「ねぇ、このパンティー、どう思う?」
静かな夜、薄暗いランプの光がぼんやりと部屋を照らす。私はドレッサーの前に座りながら、手にしたレースのパンティーをそっと撫でていた。白いレースが柔らかく指に絡み、繊細な刺繍が施されたそれは、まるで花びらを思わせるほど美しかった。
「あの人、気づくかな……」
私の心は、揺れていた。パンティーを手に取るたびに、胸の奥でくすぶっている何かが膨れ上がる。この小さな布切れが、私の心を隠すための盾なのか、それとも鏡なのか、わからなくなる。
「ほら、これ、私の一番のお気に入りなのよ」
自分自身に語りかけるように、鏡の中の自分に微笑みかける。レースのデザインは完璧で、刺繍の一つひとつに意味が込められているように感じた。けれど、その裏側には、見せたくない秘密がある。誰にも知られたくない、隠し続けてきた嘘。

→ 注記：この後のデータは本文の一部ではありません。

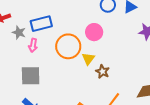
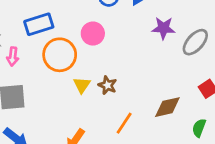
blue rectangle: (41, 24) -> (39, 24), moved
yellow triangle: (88, 59) -> (82, 85), moved

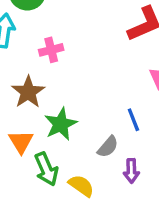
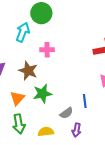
brown star: (28, 92) -> (28, 71), turned -30
green arrow: (46, 169) -> (19, 124), moved
yellow semicircle: (81, 186) -> (46, 132), turned -56

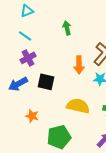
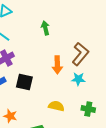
yellow semicircle: (78, 106) -> (56, 106), size x0.7

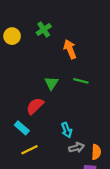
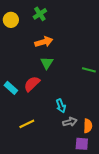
orange arrow: (70, 49) -> (44, 42), moved, turned 96
green line: (81, 81) -> (89, 70), moved
cyan rectangle: (22, 128) -> (11, 88), moved

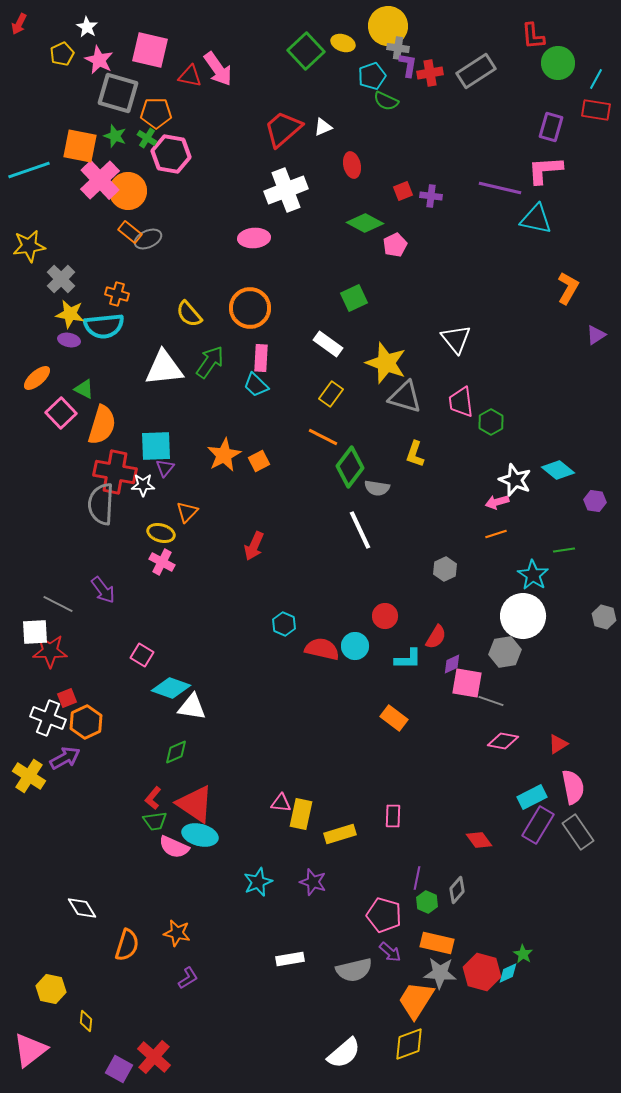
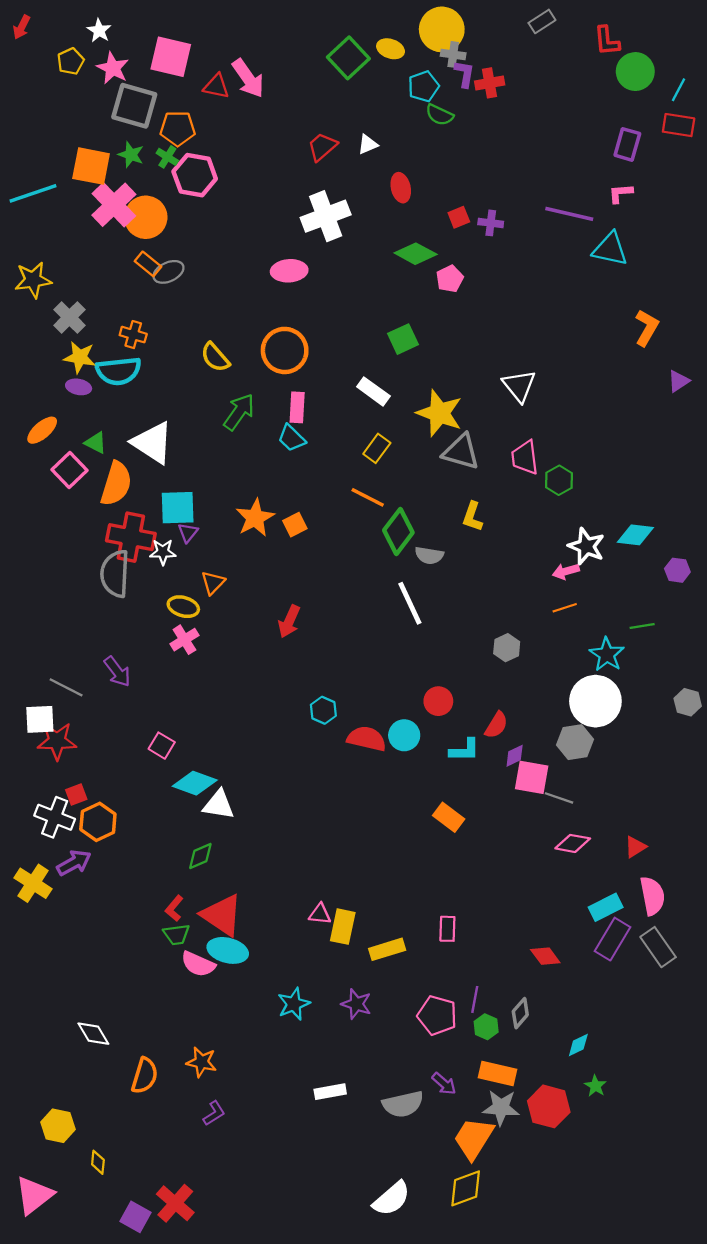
gray rectangle: (476, 71) -> (542, 21), moved, size x0.6
red trapezoid: (283, 129) -> (322, 147), size x0.7
pink L-shape: (545, 170) -> (620, 193), size x0.6
white triangle: (164, 368) -> (153, 443), moved, turned 39
cyan diamond: (558, 470) -> (635, 535), turned -32
pink cross: (162, 562) -> (184, 640), turned 30
pink pentagon: (384, 915) -> (437, 1015), moved
cyan diamond: (508, 973) -> (578, 1045), moved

「ねぇ、彼に会うたびに、このパンティーを履くんだよ。どうしてだと思う?」
笑いながら自問自答する。もちろん、答えなんて決まっている。このレースのパンティーは、私の心の中で、彼との距離を縮めるための象徴だった。それでも、本当の私を見せることなんてできない。レースの下に隠された私の心、それはただの飾り。嘘で塗り固めたもの。
「でも、仕方ないよね。彼、私のことを褒めてくれるんだもの。『そのレース、とっても綺麗だね』って」
彼の言葉が頭の中を巡る。彼の笑顔、優しい眼差し、そしてその指が触れるたびに感じる温もり。だけど、その温もりに応えるために、私はいつも嘘をついている。
「ねぇ、本当の私、見せてもいいのかな?」
パンティーを膝に広げて、深く息をつく。嘘に嘘を重ねてきたけれど、いつかその嘘が暴かれる日が来るのだろうか。彼に本当の私を見せたとき、彼はどうするだろう?このレースの下に隠された真実を知ったら、まだ私を愛してくれるだろうか。
「ああ、そんなこと考えても無駄よね。だって、彼は私が作ったこのレースに夢中なんだもの」
苦笑しながら、パンティーを持ち上げ、もう一度その刺繍をじっと見つめる。花びらの模様が浮き上がり、まるで嘘のように美しい。誰もがその美しさに惹かれる。でも、花びらのように繊細で、一度触れると壊れてしまうほど脆い。
「彼が好きなのは、このパンティーに包まれた私じゃなくて、このレースそのものかもしれない。私の心なんて、どうでもいいのかな?」
部屋の中に静けさが戻る。私はパンティーをそっと引き寄せ、肌に触れる感覚を楽しんだ。レースが私の肌に沿い、刺繍が優しく包み込む。けれど、その温もりが、どこか冷たく感じるのはなぜだろう。
「もう少しだけ、この嘘を続けてもいいよね。彼の前では、この花びらの嘘を演じ続けるの」
そう心に決め、私はレースのパンティーを丁寧に畳んだ。ドレッサーの引き出しにそっとしまい込み、また明日、彼に会うために。嘘をつき続けるために。
「ねぇ、もし私が嘘をやめたら、どうなるんだろう?」
答えのない問いかけが、夜の静寂に溶けていく。